2. The Claimant address of service is care of NCHOE JAOKO ADVOCATES whereas the Respondent is Nairobi Hospital which is a private company registered as a Company limited by guarantee.
3. The Claimant by a letter dated 30th April, 2021 discovered the following employees were being declared redundant: -
I am Noah Omeno (1), Benson Chelimo Tuitoek (2), Jeremiah Muteti Kituku (3), Leakey Okeyo Warwa (4), Michael Omolo Masori (5), Roselyn Anindo Otiato (6), Elphas Mbayi Savara (7), Florence Kamene Mbuti (8), Brian Nyakwaka Odhiambo (9), Lilian Ooyi Onyango (10) and without justification at all and contrary to the law.
4. The Claimant’s aver the work which was being performed by the listed employees was not superfluous and still new recruitments were taking place to fill in the positions.
5. The Claimant avers the Respondent is overwhelmed with admissions of COVID 19 patients and so they claim the excuse of shrinking business is just an excuse and is not genuine.
They claim the shrinking business is an excuse Respondent is using to lay off targeted employees and employ persons of their choice.
6. The Claimants avers they undergo yearly performance appraisal and have not been found to be incompetent. They claim their productivity has not been wanting and so hospital’s admissions and discharge of patients was overwhelming.
7. Further Claimant avers the selection criteria used by the Respondent was not objective but was based on improper application of section 40 of the Employment Act.
8. They also say they were not consulted by the Respondent before being declared redundant and were not given an opportunity to be heard contrary to the right fair labour practices under Section 41 of the Kenya Constitution 2010 and Labour Relations Act 2007.
9. They aver there was no timeliness given in which the said employees were evaluated.
10. The Claimant pray that the declaration of redundancy against the Claimant’s union members be declared unlawful, null and void and two the said declaration be found to be unfair labour practice.
They pray they be reinstated to their jobs and that none of them should be victimized.
They pray they be paid their benefits till this suit is determined plus costs, interest and any other relief the court may deem fit to grant.
11. The Claimant state that save for cases ELRC NO.6463 OF 2020 and ELRC NO.273 OF 2021 on staff rationalization they are not otherwise aware of any other pending suit dealing with this same subject matter.

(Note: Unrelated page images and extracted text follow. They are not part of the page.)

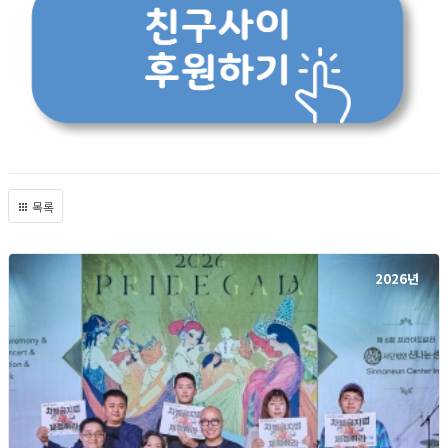
목록
2026년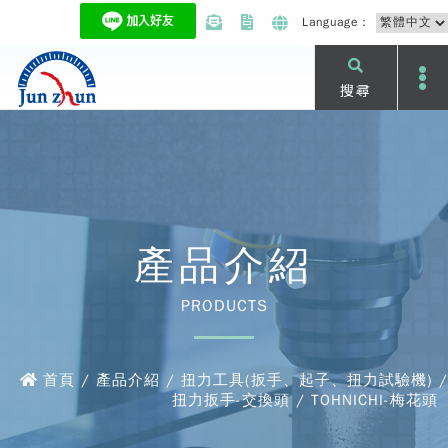
Language：
搜尋
產品介紹
PRODUCTS
首頁 / 產品介紹 / 扭力工具(扳手、起子、扭力試驗機) /
扭力扳手-交換頭 / TOHNICHI-梅花頭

12. The Respondent by his Memorandum of Response stated that they made a mention of a notice declaring positions held by some members of the Claimant redundant but denies the letters were dated 30th April, 2021 and further they deny that the said redundancy was without justification or contrary to the law as alluded.
13. The Claimant avers that Section 40 of Employment Act provide when an employer can terminate the employment of an employee on account of redundancy.
The Respondent says that upon conducting a restructuring process they duly issued termination notices to the named members of the Claimant union stating clear reasons for termination.
The Respondents say they issued notices dated 28th April, 2021 and the termination was to take effect on 30th April, 2021. They offered to pay the members of the Claimant where applicable as follows:-
(a) Salary and applicable allowances upto date of termination.
(b) Severance pay at the rate of one month for every completed year of service in accordance to Section 35 (5) and 40 (1) (9) of Employment Act.
(c) Pay in lieu of notice as per Collective Bargaining Agreement and in accordance to Section 36, 38 and 40 (1) (9) of Employment Act.
(d) Accrued annual leave
(e) Wages for Public holidays earned.
(f) Provident fund contribution in accordance with Provident Fund Rules.
(g) In additional, medical cover upto six months post exit as per the policy limit.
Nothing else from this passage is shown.